Che cosa rende così attraenti i supereroi? Da Superman a Antman, da Batman a Ironman, da Black Panther a Thor, perché questi “personaggi di fantasia” esercitano un così profondo fascino su di noi? Che cosa ci spinge ad assistere con il fiato sospeso alle loro avventure impossibili, narrate in mondi impossibili, abitati da “cattivi” (villains) altrettanto impossibili?
Sappiamo tutti che quei superpoteri non esistono, che nessuno potrebbe volare, scagliare fulmini o ragnatele dalle mani, ricevere colpi micidiali senza battere ciglio, diventare invisibile e così via. Ciò nonostante, rimaniamo incollati allo schermo (televisivo o del cinema) fino alla fine della serie o del lungometraggio a fare il tifo per loro. E non importa se abbiamo 14 o 44 anni; se siamo maschi o femmine; bianchi o neri. I supereroi dominano il nostro immaginario e ci piace che lo facciano. Perché?
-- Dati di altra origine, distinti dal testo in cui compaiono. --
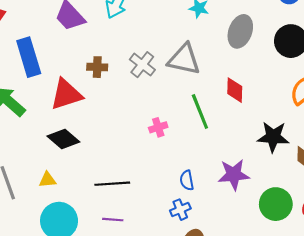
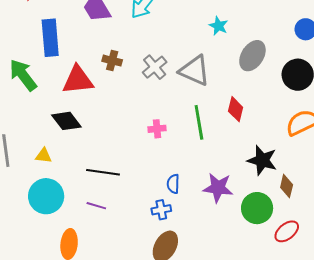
green circle: (276, 204) -> (257, 208), moved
Tra le tante risposte possibili, una chiama in causa i meccanismi dell’identificazione e della proiezione. I supereroi sono di frequente uomini e donne mediocri o, almeno, ordinari, che vivono esistenze mediocri, o, in alternativa, frustranti, svolgendo lavori mediocri o anonimi (anche se potenzialmente rilevanti), ma che, in virtù di superpoteri acquisiti spesso in maniera casuale, riscattano la propria pochezza, maneggiando improvvisamente capacità superiori al resto dell’umanità.
Il superpotere giunge loro dall’esterno, fortuitamente e inaspettatamente, equivalente simbolico di una lotteria milionaria, e stravolge le loro vite, imponendo capacità e responsabilità impreviste con cui devono fare i conti per il resto della loro esistenza. Sono tenuti al segreto riguardo alla loro identità e vivono una doppia vita, consapevoli della loro distinzione rispetto al resto del mondo.
È facile, allora, capire perché gli spettatori amano identificarsi nelle loro vicende. La maggior parte di noi che guardiamo siamo persone altrettanto mediocri, ordinarie o frustrate che, immedesimandoci nel Superman o Capitan America di turno, riusciamo, almeno per qualche ora, a illuderci di avere dei superpoteri attraverso cui riscattare le nostre misere vite.
“Se solo fossimo come loro…” ci incita la nostra fantasia! E almanacchiamo su cosa faremmo se avessimo quel potere speciale che ci rende incredibilmente forti o invisibili. Proiettiamo così sui nostri supereroi i nostri limiti, superandoli in maniera vicaria, almeno per qualche tempo. E se qualcuno ci fa un torto nella vita reale, ci piace immaginare di avere capacità nascoste che ci consentirebbero di “fargliela vedere”.
Si potrebbe ipotizzare un rapporto direttamente proporzionale tra livello di frustrazione e capacità di immedesimazione. Più siamo frustrati, più tendiamo a indentificarci con i nostri superamici e più siamo avvinti dalle loro avventure.
Un elemento non trascurabile, tuttavia, ci differenzia dai supereroi. Nelle loro saghe, i vari Batman e Spiderman affrontano correttamente le responsabilità che accompagnano inevitabilmente i loro superpoteri. Per dire, è improbabile che uno di essi si vendichi del bullo che li tormentava da piccoli, del belloccio che gli sottrae la ragazza del cuore o del collega piaggiatore che ottiene la promozione immeritatamente al suo posto.
Noi sapremmo comportarci altrettanto responsabilmente? O useremmo i superpoteri per confermare in sostanza la nostra persistente mediocrità?